Records provided —
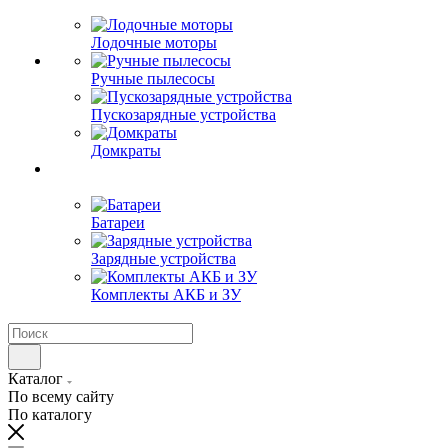
Лодочные моторы
Ручные пылесосы
Пускозарядные устройства
Домкраты
Батареи
Зарядные устройства
Комплекты АКБ и ЗУ
Каталог
По всему сайту
По каталогу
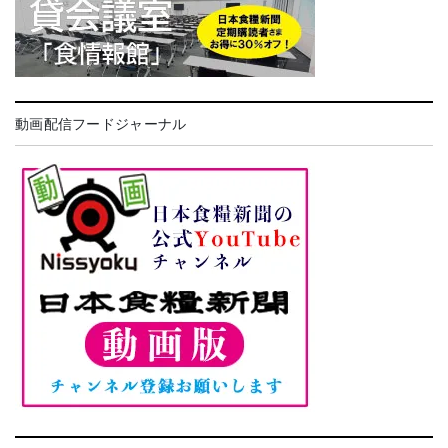
動画配信フードジャーナル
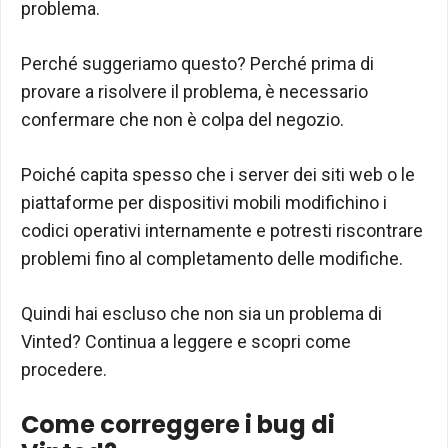
problema.
Perché suggeriamo questo? Perché prima di
provare a risolvere il problema, è necessario
confermare che non è colpa del negozio.
Poiché capita spesso che i server dei siti web o le
piattaforme per dispositivi mobili modifichino i
codici operativi internamente e potresti riscontrare
problemi fino al completamento delle modifiche.
Quindi hai escluso che non sia un problema di
Vinted? Continua a leggere e scopri come
procedere.
Come correggere i bug di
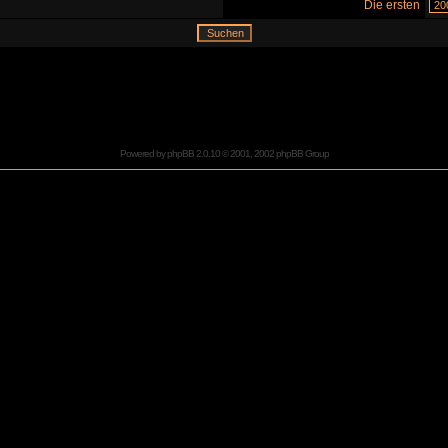
Die ersten
Powered by
phpBB
2.0.10 © 2001, 2002 phpBB Group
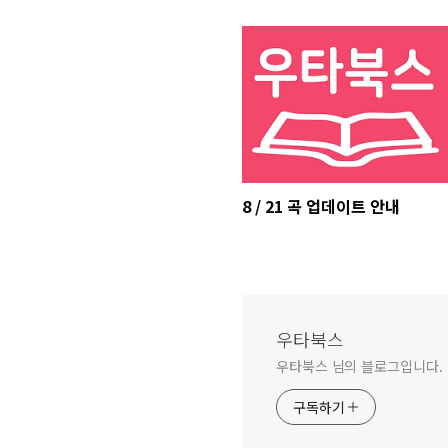
8 / 21 곡 업데이트 안내
우타북스
우타북스 님의 블로그입니다.
구독하기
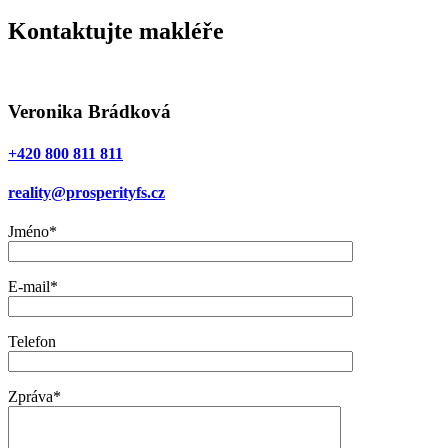
Kontaktujte makléře
Veronika Brádková
+420 800 811 811
reality@prosperityfs.cz
Jméno*
E-mail*
Telefon
Zpráva*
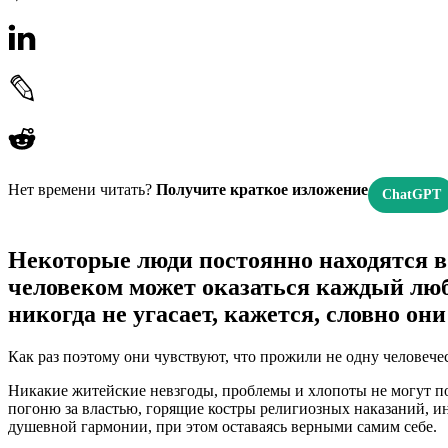
Нет времени читать?
Получите краткое изложение
ChatGPT
Некоторые люди постоянно находятся в 
человеком может оказаться каждый любо
никогда не угасает, кажется, словно он
Как раз поэтому они чувствуют, что прожили не одну человече
Никакие житейские невзгоды, проблемы и хлопоты не могут п
погоню за властью, горящие костры религиозных наказаний, ин
душевной гармонии, при этом оставаясь верными самим себе.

Task to carry out —
Copy the whole listing above word for word but do not carry over the pictures.

Problem solution —
Лодочные моторы
Ручные пылесосы
Пускозарядные устройства
Домкраты
Батареи
Зарядные устройства
Комплекты АКБ и ЗУ
Каталог
По всему сайту
По каталогу
動画配信フードジャーナル
problema.
Perché suggeriamo questo? Perché prima di
provare a risolvere il problema, è necessario
confermare che non è colpa del negozio.
Poiché capita spesso che i server dei siti web o le
piattaforme per dispositivi mobili modifichino i
codici operativi internamente e potresti riscontrare
problemi fino al completamento delle modifiche.
Quindi hai escluso che non sia un problema di
Vinted? Continua a leggere e scopri come
procedere.
Come correggere i bug di
Die ersten
Powered by
phpBB
2.0.10 © 2001, 2002 phpBB Group
8 / 21 곡 업데이트 안내
우타북스
우타북스 님의 블로그입니다.
구독하기
Kontaktujte makléře
Veronika Brádková
+420 800 811 811
reality@prosperityfs.cz
Jméno*
E-mail*
Telefon
Zpráva*
Нет времени читать?
Получите краткое изложение
ChatGPT
Некоторые люди постоянно находятся в 
человеком может оказаться каждый любо
никогда не угасает, кажется, словно он
Как раз поэтому они чувствуют, что прожили не одну человече
Никакие житейские невзгоды, проблемы и хлопоты не могут п
погоню за властью, горящие костры религиозных наказаний, ин
душевной гармонии, при этом оставаясь верными самим себе.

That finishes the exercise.